16/06/2016

Souvenirs d’enfance

Pour les besoins d’un exercice, je devais me remémorer des souvenirs d’enfance – j’en ai tellement ri intérieurement que je me suis décidée, finalement, à les partager avec vous. L’utilisation du pronom « tu » n’est que pur choix stylistique.

Enfant, tu regardais tes petites copines « couper des feuilles » pour imiter leurs mamans à la cuisine, « les filles vous jouez à quoi aujourd’hui? » « On va préparer de la sauce « kplalalala »* La scène se déroulait toujours en version rapide dans ta tête, cette image où tu les vois attroupées à simuler la préparation de la sauce, disposer les poupées, les assiettes de dînettes et faire comme à la maison… Retour à la réalité : toi tu avais sans doute bien mieux à faire, t’adonner à des jeux plus dangereux, par exemple, ou te balancer dans les arbres et reproduire une pâle copie de Tarzan, sans short en peau de léopard, ou encore abattre de pauvres oiseaux dans le ciel avec une corde rouge rigide rattachée à un bout de bois en forme d’ « Y » communément appelé « lance-pierre ». 

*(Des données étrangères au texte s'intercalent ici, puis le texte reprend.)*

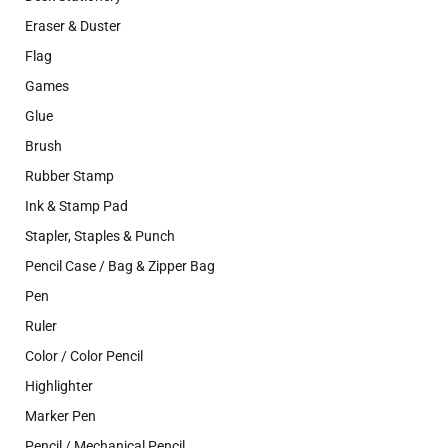
Eraser & Duster
Flag
Games
Glue
Brush
Rubber Stamp
Ink & Stamp Pad
Stapler, Staples & Punch
Pencil Case / Bag & Zipper Bag
Pen
Ruler
Color / Color Pencil
Highlighter
Marker Pen
Pencil / Mechanical Pencil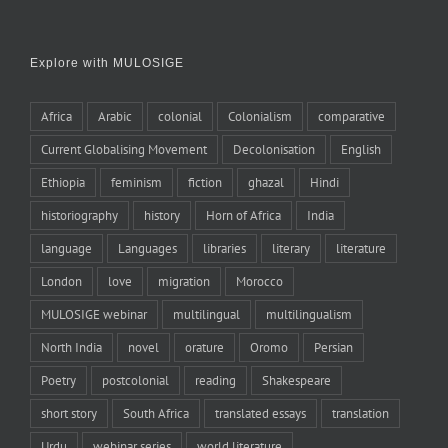
Explore with MULOSIGE
Africa
Arabic
colonial
Colonialism
comparative
Current Globalising Movement
Decolonisation
English
Ethiopia
feminism
fiction
ghazal
Hindi
historiography
history
Horn of Africa
India
language
Languages
libraries
literary
literature
London
love
migration
Morocco
MULOSIGE webinar
multilingual
multilingualism
North India
novel
orature
Oromo
Persian
Poetry
postcolonial
reading
Shakespeare
short story
South Africa
translated essays
translation
Urdu
webinar series
world literature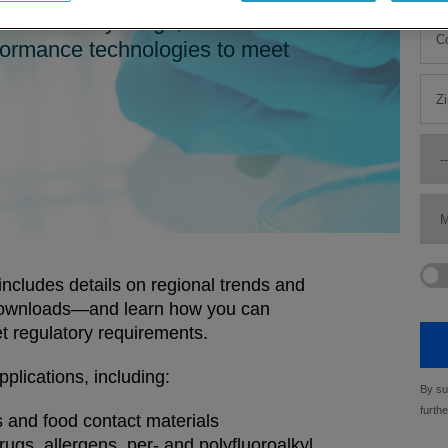
nd veterinary drugs, and food
erformance technologies to meet
ncludes details on regional trends and
 downloads—and learn how you can
et regulatory requirements.
pplications, including:
 and food contact materials
ugs, allergens, per- and polyfluoroalkyl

Mais avant, il fallait que ton frère réussisse à convaincre sa bande de laisser sa pénible sœur les suivre. Tu observais la scène de loin, jusqu’à ce que le « ok » te soit donné d’approcher, et enfin tu pouvais gambader dans les rues du quartier. Le pire dans tout cela, c’était bien sûr les midis, lorsque, sous le soleil brûlant de 14 heures, tu te retrouvais à compter tes billes, à attendre d’en gagner encore plus ou à accepter de te séparer de tes préférées s’il t’arrivait de perdre au jeu. Et voilà que ton père arrive, ne sachant plus trop quoi faire de cet enfant qu’il appelait désespérément « ma fille », juste pour se rassurer que tel était bien encore le cas. Quand il était furieux, il décidait de te consigner à la maison.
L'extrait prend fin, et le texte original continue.